== Record excerpts

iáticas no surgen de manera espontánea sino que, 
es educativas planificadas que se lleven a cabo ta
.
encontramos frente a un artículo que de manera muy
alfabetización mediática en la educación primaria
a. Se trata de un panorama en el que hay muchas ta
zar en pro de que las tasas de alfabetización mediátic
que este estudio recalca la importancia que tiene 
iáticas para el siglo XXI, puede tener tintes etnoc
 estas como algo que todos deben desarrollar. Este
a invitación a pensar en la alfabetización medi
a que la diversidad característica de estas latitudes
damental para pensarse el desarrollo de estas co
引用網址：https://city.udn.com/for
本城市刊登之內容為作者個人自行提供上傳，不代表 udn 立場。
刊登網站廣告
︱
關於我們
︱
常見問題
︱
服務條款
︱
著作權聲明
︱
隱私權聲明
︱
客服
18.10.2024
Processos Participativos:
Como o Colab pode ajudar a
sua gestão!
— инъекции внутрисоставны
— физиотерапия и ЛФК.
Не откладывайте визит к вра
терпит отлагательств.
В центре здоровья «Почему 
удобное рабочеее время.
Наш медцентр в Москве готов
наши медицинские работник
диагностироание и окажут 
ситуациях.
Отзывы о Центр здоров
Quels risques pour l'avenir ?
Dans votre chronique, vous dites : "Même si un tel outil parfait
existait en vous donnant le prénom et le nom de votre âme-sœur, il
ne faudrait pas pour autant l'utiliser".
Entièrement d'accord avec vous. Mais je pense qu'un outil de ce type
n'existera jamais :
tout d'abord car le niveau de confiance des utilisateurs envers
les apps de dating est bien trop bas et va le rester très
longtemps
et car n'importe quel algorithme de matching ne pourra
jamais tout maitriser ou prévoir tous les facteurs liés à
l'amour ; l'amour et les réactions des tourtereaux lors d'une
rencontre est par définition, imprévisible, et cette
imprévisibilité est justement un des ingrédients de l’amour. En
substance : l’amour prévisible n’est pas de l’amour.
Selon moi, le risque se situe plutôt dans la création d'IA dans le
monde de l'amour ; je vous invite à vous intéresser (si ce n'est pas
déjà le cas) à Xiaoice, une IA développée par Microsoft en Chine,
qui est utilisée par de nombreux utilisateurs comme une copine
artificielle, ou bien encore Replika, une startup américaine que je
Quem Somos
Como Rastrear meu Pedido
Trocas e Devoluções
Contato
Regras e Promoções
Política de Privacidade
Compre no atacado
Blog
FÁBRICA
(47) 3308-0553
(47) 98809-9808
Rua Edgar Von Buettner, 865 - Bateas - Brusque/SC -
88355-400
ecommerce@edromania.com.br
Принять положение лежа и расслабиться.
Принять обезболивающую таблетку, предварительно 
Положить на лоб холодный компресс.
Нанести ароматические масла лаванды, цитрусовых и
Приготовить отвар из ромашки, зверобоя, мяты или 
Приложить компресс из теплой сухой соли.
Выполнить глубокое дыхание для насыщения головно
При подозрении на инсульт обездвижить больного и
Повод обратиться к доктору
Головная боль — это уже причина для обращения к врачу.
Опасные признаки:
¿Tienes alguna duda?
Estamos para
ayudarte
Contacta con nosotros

====

• **Aim of the exercise**
Transcribe the data above so that every line matches exactly.

• **Solved problem**
iáticas no surgen de manera espontánea sino que, 
es educativas planificadas que se lleven a cabo ta
.
encontramos frente a un artículo que de manera muy
alfabetización mediática en la educación primaria
a. Se trata de un panorama en el que hay muchas ta
zar en pro de que las tasas de alfabetización mediátic
que este estudio recalca la importancia que tiene 
iáticas para el siglo XXI, puede tener tintes etnoc
 estas como algo que todos deben desarrollar. Este
a invitación a pensar en la alfabetización medi
a que la diversidad característica de estas latitudes
damental para pensarse el desarrollo de estas co
引用網址：https://city.udn.com/for
本城市刊登之內容為作者個人自行提供上傳，不代表 udn 立場。
刊登網站廣告
︱
關於我們
︱
常見問題
︱
服務條款
︱
著作權聲明
︱
隱私權聲明
︱
客服
18.10.2024
Processos Participativos:
Como o Colab pode ajudar a
sua gestão!
— инъекции внутрисоставны
— физиотерапия и ЛФК.
Не откладывайте визит к вра
терпит отлагательств.
В центре здоровья «Почему 
удобное рабочеее время.
Наш медцентр в Москве готов
наши медицинские работник
диагностироание и окажут 
ситуациях.
Отзывы о Центр здоров
Quels risques pour l'avenir ?
Dans votre chronique, vous dites : "Même si un tel outil parfait
existait en vous donnant le prénom et le nom de votre âme-sœur, il
ne faudrait pas pour autant l'utiliser".
Entièrement d'accord avec vous. Mais je pense qu'un outil de ce type
n'existera jamais :
tout d'abord car le niveau de confiance des utilisateurs envers
les apps de dating est bien trop bas et va le rester très
longtemps
et car n'importe quel algorithme de matching ne pourra
jamais tout maitriser ou prévoir tous les facteurs liés à
l'amour ; l'amour et les réactions des tourtereaux lors d'une
rencontre est par définition, imprévisible, et cette
imprévisibilité est justement un des ingrédients de l’amour. En
substance : l’amour prévisible n’est pas de l’amour.
Selon moi, le risque se situe plutôt dans la création d'IA dans le
monde de l'amour ; je vous invite à vous intéresser (si ce n'est pas
déjà le cas) à Xiaoice, une IA développée par Microsoft en Chine,
qui est utilisée par de nombreux utilisateurs comme une copine
artificielle, ou bien encore Replika, une startup américaine que je
Quem Somos
Como Rastrear meu Pedido
Trocas e Devoluções
Contato
Regras e Promoções
Política de Privacidade
Compre no atacado
Blog
FÁBRICA
(47) 3308-0553
(47) 98809-9808
Rua Edgar Von Buettner, 865 - Bateas - Brusque/SC -
88355-400
ecommerce@edromania.com.br
Принять положение лежа и расслабиться.
Принять обезболивающую таблетку, предварительно 
Положить на лоб холодный компресс.
Нанести ароматические масла лаванды, цитрусовых и
Приготовить отвар из ромашки, зверобоя, мяты или 
Приложить компресс из теплой сухой соли.
Выполнить глубокое дыхание для насыщения головно
При подозрении на инсульт обездвижить больного и
Повод обратиться к доктору
Головная боль — это уже причина для обращения к врачу.
Опасные признаки:
¿Tienes alguna duda?
Estamos para
ayudarte
Contacta con nosotros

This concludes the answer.